▶ **YOUR TASK**
Give the lines again word for word, beginning with the one containing "Cheating (68, 507)" and ending with the last line of the material below.

▶ **SOURCE INFORMATION**

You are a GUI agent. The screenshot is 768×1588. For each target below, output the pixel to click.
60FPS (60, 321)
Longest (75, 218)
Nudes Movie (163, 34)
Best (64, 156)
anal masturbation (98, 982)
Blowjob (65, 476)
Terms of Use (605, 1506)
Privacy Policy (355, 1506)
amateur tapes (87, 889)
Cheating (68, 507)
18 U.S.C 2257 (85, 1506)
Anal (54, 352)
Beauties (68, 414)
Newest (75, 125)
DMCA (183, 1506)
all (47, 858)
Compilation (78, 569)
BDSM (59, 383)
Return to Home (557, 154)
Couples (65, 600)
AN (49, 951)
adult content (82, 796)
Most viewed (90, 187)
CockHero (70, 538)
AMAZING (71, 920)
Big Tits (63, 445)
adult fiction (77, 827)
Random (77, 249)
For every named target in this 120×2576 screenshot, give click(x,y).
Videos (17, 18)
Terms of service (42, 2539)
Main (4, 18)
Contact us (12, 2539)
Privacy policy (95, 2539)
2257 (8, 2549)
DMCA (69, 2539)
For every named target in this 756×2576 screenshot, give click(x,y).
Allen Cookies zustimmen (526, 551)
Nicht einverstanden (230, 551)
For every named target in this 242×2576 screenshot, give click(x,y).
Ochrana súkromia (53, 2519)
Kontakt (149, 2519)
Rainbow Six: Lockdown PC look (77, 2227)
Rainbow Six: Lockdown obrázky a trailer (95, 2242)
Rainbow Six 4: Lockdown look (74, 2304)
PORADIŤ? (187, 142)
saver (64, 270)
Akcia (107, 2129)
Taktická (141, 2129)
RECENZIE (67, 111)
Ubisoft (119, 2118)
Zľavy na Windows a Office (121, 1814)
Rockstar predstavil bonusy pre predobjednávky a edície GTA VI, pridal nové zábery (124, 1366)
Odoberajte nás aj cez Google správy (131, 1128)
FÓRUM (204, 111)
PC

▶ **REPLY**
Cheating (68, 507)
18 U.S.C 2257 (85, 1506)
Anal (54, 352)
Beauties (68, 414)
Newest (75, 125)
DMCA (183, 1506)
all (47, 858)
Compilation (78, 569)
BDSM (59, 383)
Return to Home (557, 154)
Couples (65, 600)
AN (49, 951)
adult content (82, 796)
Most viewed (90, 187)
CockHero (70, 538)
AMAZING (71, 920)
Big Tits (63, 445)
adult fiction (77, 827)
Random (77, 249)
For every named target in this 120×2576 screenshot, give click(x,y).
Videos (17, 18)
Terms of service (42, 2539)
Main (4, 18)
Contact us (12, 2539)
Privacy policy (95, 2539)
2257 (8, 2549)
DMCA (69, 2539)
For every named target in this 756×2576 screenshot, give click(x,y).
Allen Cookies zustimmen (526, 551)
Nicht einverstanden (230, 551)
For every named target in this 242×2576 screenshot, give click(x,y).
Ochrana súkromia (53, 2519)
Kontakt (149, 2519)
Rainbow Six: Lockdown PC look (77, 2227)
Rainbow Six: Lockdown obrázky a trailer (95, 2242)
Rainbow Six 4: Lockdown look (74, 2304)
PORADIŤ? (187, 142)
saver (64, 270)
Akcia (107, 2129)
Taktická (141, 2129)
RECENZIE (67, 111)
Ubisoft (119, 2118)
Zľavy na Windows a Office (121, 1814)
Rockstar predstavil bonusy pre predobjednávky a edície GTA VI, pridal nové zábery (124, 1366)
Odoberajte nás aj cez Google správy (131, 1128)
FÓRUM (204, 111)
PC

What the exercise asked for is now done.